After a long day I boarded the plane, found my seat for the three-hour flight home, and was eager to take a nap. During nightly air flights the usual etiquette for travelers is to keep to yourself and don’t start lengthy conversations with those around you. But this evening’s flight would be different.
I was captivated by a 29-year-old man named James who was seated next to me. We spent the entire flight discussing his work and his life story. Particularly fascinating for me was what James had learned from his 83-year-old grandfather. Their point of connection was investing.
The grandfather was a retired accountant, and during their limited but significant time spent together as James was growing up, he taught James about “value investing.” Simply explained, value investing is buying stock or investing in companies which appear to be undervalued, but which have a solid track record of earnings and steady growth over the long haul. Many value investors identify great American companies and make significant profits by investing in them. Many financial experts will tell you that, for value investing, only invest in stocks or companies that you thoroughly understand. If you don’t understand it, don’t invest in it.
After earning a college degree in economics, James found a job and quickly learned how the real world works—and he kept applying what his grandfather had taught him. After some years, James became a leader in his company, heading their investments in new technologies and currencies.
Naturally, he kept talking with his grandfather about his career developments whenever they talked. For his job, James needed to stay on the cutting edge of investing strategies, and much of it was foreign to his grandfather. He listened and asked questions but struggled to completely understand.
Nevertheless, because of their history together and the trust they had built through the years, James’ grandfather decided to invest in this new enterprise. So far, it’s been a great decision as that investment has been a winner. This elderly saver has learned some new insights, but best of all it gives him a chance to keep up with what his grandson is doing in the financial world.
I appreciate James’ story because it demonstrates a grandparent finding a way to share his life and his wisdom with a grandchild. Many times, our hobbies and interests can be passed on and shared like this, and sometimes they ignite a passion or turn into a career.
I also like the idea of “value investing” applied to our role as grandparents. When we invest in our grandchildren by teaching them what we have learned about life, even sharing our mistakes with them, we make deposits in their future.
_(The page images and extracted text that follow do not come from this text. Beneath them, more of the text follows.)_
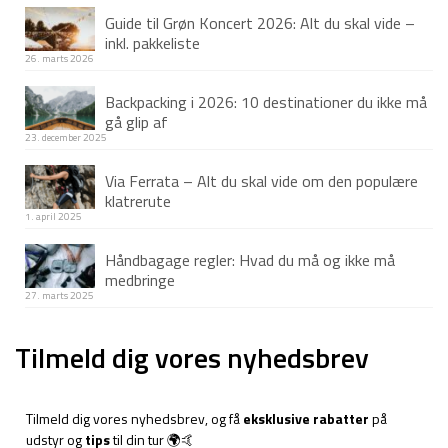
Guide til Grøn Koncert 2026: Alt du skal vide –
inkl. pakkeliste
26. marts 2026
Backpacking i 2026: 10 destinationer du ikke må
gå glip af
23. december 2025
Via Ferrata – Alt du skal vide om den populære
klatrerute
1. april 2025
Håndbagage regler: Hvad du må og ikke må
medbringe
27. marts 2025
Tilmeld dig vores nyhedsbrev
Tilmeld dig vores nyhedsbrev, og få
eksklusive rabatter
på
udstyr og
tips
til din tur 🌍🤙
Those investments we make today—especially deposits that are relational, emotional and spiritual—will yield incredible long-term benefits. And it’s a privilege when we get to see how those investments grow and mature over time, even if they don’t produce the exact benefits we expected.
Whatever your situation may be with your grandchildren, be wise by sharing your life, learning and love with your grandchildren. And maybe even take a risk on them, even if you don’t fully understand what they’re doing, because you believe in their long-term future. It’s a step of faith to exercise that kind of trust, but it’s one today’s grandparents must take.
Action Points for Grands
- Find something of common interest with your grandchild and share something you know about that subject with him. Or ask if he’d like to learn about something you’re interested in that will be new to him.
- Share with your grandchild a mistake or misstep you’ve made in life. Talk about what you have learned from it, say, “Maybe this will help you if you’re in a similar situation.”
- Ask your grandchild about something in her life that’s unfamiliar to you and listen carefully as she explains.
- This year, focus on communicating to your grandchildren a few simple truths that have made a difference in your life and helped to make you who you are.
- Be lavish with your encouragement! Express your love and tell your grandchildren you believe they will do good and great things.